Ici, il s’agissait de bloquer l’accès à la conscience d’une représentation mentale associée à un son mais on pourrait tout aussi bien imaginer bloquer de la même manière une associée à une image – et les auteurs de l’étude ne vont d’ailleurs pas manquer de le faire en tâchant d’induire sur d’autres patients une cécité transitoire dans une prochaine étape de leur travail. Mais les pistes ouvertes par cette étonnante première expérience sont aussi nombreuses que variées, puisque le cortex cingulaire antérieur n’inhibe pas que les stimuli venus de nos cinq sens : c’est aussi lui qui inhibe la douleur (ou, du moins, la perception consciente de la douleur, ce qui, de fait, revient au même), cette fois en court-circuitant les connexions entre les zones fronto-pariétales et l’insula. On comprend enfin pourquoi l’hypnose analgésique a désormais, près d’un siècle et demi après Charcot, toute sa place à l’hôpital.

Une piste pour guérir les troubles neurologiques fonctionnels ?

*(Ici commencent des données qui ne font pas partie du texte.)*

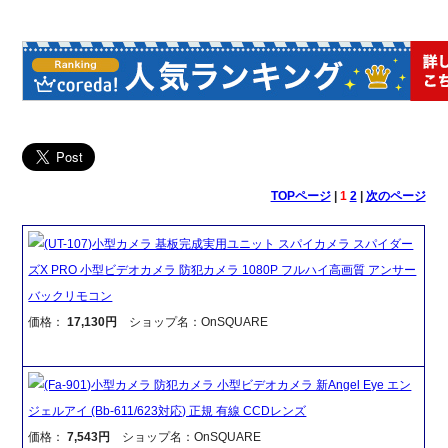
TOPページ
|
1
2
|
次のページ
(UT-107)小型カメラ 基板完成実用ユニット スパイカメラ スパイダー
ズX PRO 小型ビデオカメラ 防犯カメラ 1080P フルハイ高画質 アンサー
バックリモコン
価格：
17,130円
ショップ名：OnSQUARE
(Fa-901)小型カメラ 防犯カメラ 小型ビデオカメラ 新Angel Eye エン
ジェルアイ (Bb-611/623対応) 正規 有線 CCDレンズ
価格：
7,543円
ショップ名：OnSQUARE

Dans les services de neurologie, jusqu’à 30 % des patients seraient atteints de ce que les spécialistes appellent des « troubles neurologiques fonctionnels » (ou TNF). Ces TNF peuvent présenter une grande variété de visages – mouvements anormaux, crises convulsives, paralysies ou amnésies partielles… – mais leur point commun est qu’aucune lésion anatomique (cérébrale en particulier) n’est associée à ces divers symptômes, le bilan étiologique revient toujours négatif. Ces gens sont bel et bien malades, mais leur maladie n’est pas objectivable. Or, Lionel Naccache et son équipe pensent que ce que leur expérience a permis de découvrir au sujet de l’hypnose et des processus d’inhibition pourrait éclairer d’un jour nouveau ces mystérieux TNF. Leur hypothèse est que, si tel patient ne parvient plus à bouger l’un de ses bras, ou à se souvenir de ce qu’il a fait à une époque donnée de sa vie, c’est parce qu’il a en quelque sorte, peut-être à la suite d’un traumatisme, enjoint à son cortex cingulaire antérieur d’inhiber le mouvement de ce bras ou le rappel de ces souvenirs. « Ce serait par un mécanisme d’autosuggestion analogue à celui décrit dans l’étude que ces patients auraient créé leur trouble, sans pouvoir ensuite en reprendre le contrôle », avance en effet Lionel Naccache. Une piste de plus à explorer.

Deux dates

En 1882, dans son livre « Sur les divers états nerveux déterminés par l’hypnotisation chez les hystériques », Jean-Martin Charcot présente l’« hypnotisme » comme un fait somatique pathologique propre à l’hystérie. C’est le début de l’âge d’or de l’hypnose en France.

En 1957, un psychiatre américain visionnaire, Milton Erickson, donne sa forme moderne à l’hypnose thérapeutique en créant l’American Society of Clinical Hypnosis. L’« hypnose ericksonienne » connaît aujourd’hui de multiples variantes.